Three roles. Champion. Lead. Manager. Each with specific commitments. None of them full-time. All of them indispensable. None of them complete without the others.

The most common adoption failure I see is the team that has a champion but no lead. The champion learns the workflow, runs it on a few projects, but cannot get the team to apply it consistently because nobody is making the project-level decisions about where the agent goes. The champion ends up doing all the agent work themselves, which does not scale, and the agent gets characterized as "interesting but limited."

The second most common failure is the team that has a champion and a lead but no manager engagement. The technical work goes well. The procurement is stuck for two months waiting on legal. The budget for the documentation initiative is not allocated. The yellow projects stay yellow because there is no investment. The lead's classification work was correct; it had no buyer.

The third failure, less common but real, is the team that has a lead and a manager but no champion. The lead understands the model. The manager has allocated budget. Nobody on the engineering side has the hands-on experience to run the workflow. The team is theoretically committed to agentic delivery and practically stuck.

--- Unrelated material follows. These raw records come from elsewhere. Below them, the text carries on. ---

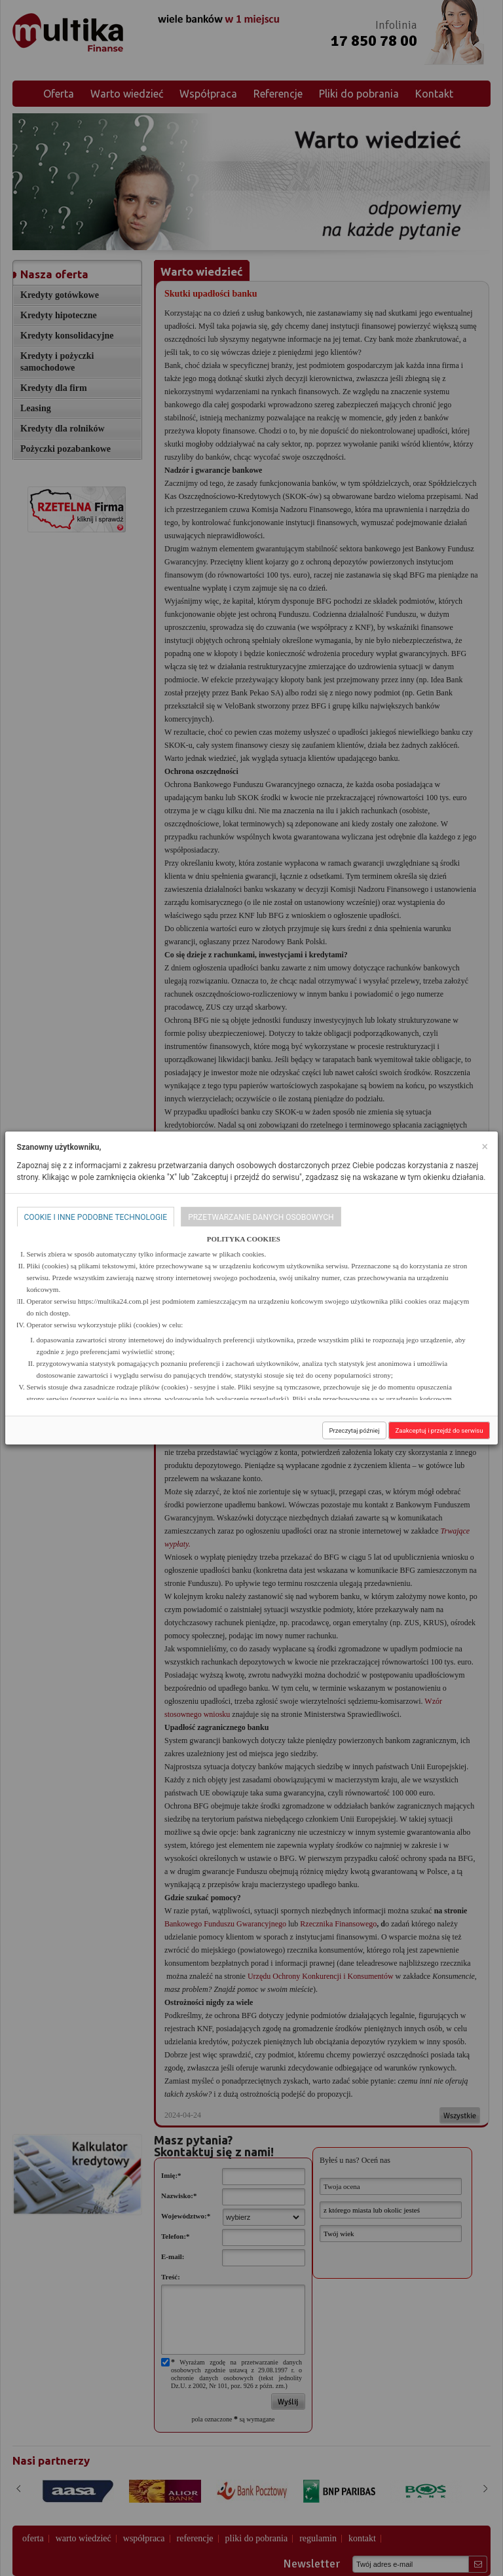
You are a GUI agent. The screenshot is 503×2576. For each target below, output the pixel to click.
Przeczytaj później (354, 1430)
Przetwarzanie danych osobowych (260, 1217)
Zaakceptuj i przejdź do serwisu (439, 1430)
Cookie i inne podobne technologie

All three roles. All three commitments. Ninety days. The arc is real, the work is bounded, the outcomes are measurable.


Apply this framework. Start the clock. Come back in ninety days and tell me how it went.

The teams that follow this arc will, in two years, be the teams that have been compounding for two years. The teams that picked a tool, integrated it carelessly, and waited for the productivity to arrive will be the teams that say "we tried AI and it did not work."

You get to choose which kind of team you are.